I contacted one of the “body shops” that handled the contracts, went through all the interviews, and was accepted. I was perhaps a week away from giving my notice at CMC and fixing a travel date to Riyadh. And then the BBC showed Death of a princess. The next day (May 7, 1980), the agency called me to say that the Saudi government had broken off diplomatic relations with the UK and had frozen all visas for UK nationals; my contract was therefore cancelled. A few weeks later I saw an ad for a job in the USA… and the rest is history. But it could have been very different.

The Netcraft toolbar

I recently installed the Netcraft Toolbar in the copy of Firefox that I use on my home machine. Hitherto I have mostly used Netcraft for their What’s That Site Running? service (as a remote ping or to check a netblock owner). The Toolbar is new.
Every time you hit a new site, the toolbar displays five pieces of information:
– a “risk rating” (questionable)
– the date that the domain name was first noticed by Netcraft (highly unreliable)
– the rank ordering of the site by hits
– a link to a “Site Report”
– the netblock owner
I have to say that it’s changing the way I surf the web. I find myself looking at a site’s ranking, trying to understand why it’s so high (or so low). For example, my blog ranking is (at this moment) 197836. Is that good? Well, here are the top 100. Other interesting sites: Neil Gaiman’s blog is 69787, Planet Sun is 126763, and Alec Muffett’s crypticide ranks 127559. But I’m closing in on Majikthise (182579), and I’m way ahead of Simon’s Webmink (807108). Meaningful? Of course not, but it’s fun. However it only aggregates at the domain level, so all of the Sun bloggers at blogs.sun.com are going to have to share their collective ranking of 19723….

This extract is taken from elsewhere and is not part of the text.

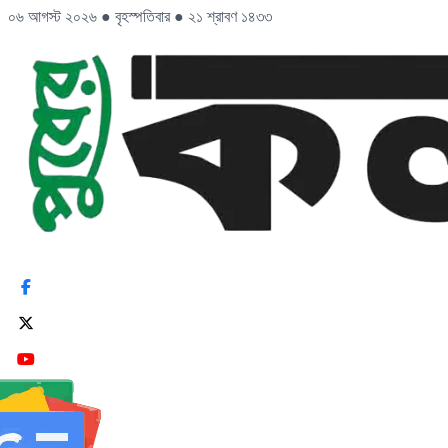
০৬ আগস্ট ২০২৬
●
বৃহস্পতিবার
●
২১ শ্রাবণ ১৪৩৩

SUNW+STK: now this is going to be interesting

We just announced that we’re buying StorageTek. Over the years Sun has bought a number of companies, but this is a new scale of acquisition for us. StorageTek is a 7,000 person $2.2B company that was founded in 1969 – the year after I got into the computer business, and 13 years before Sun was established. Integrating the two corporate cultures is likely to be challenging – and stimulating – for all concerned. Nevertheless this feels like the right move for Sun.

The greatest philosopher?

The BBC Radio 4 program In Our Time is conducting a vote “to find out who you think is the Greatest Philosopher of all time”. You actually get to vote twice: the first time to nominate a candidate, and the second time to pick from the twenty most nominated philosophers. After seeing the large number who are choosing Wittgenstein (some for the strangest of reasons), I felt compelled to submit a nomination for David Hume.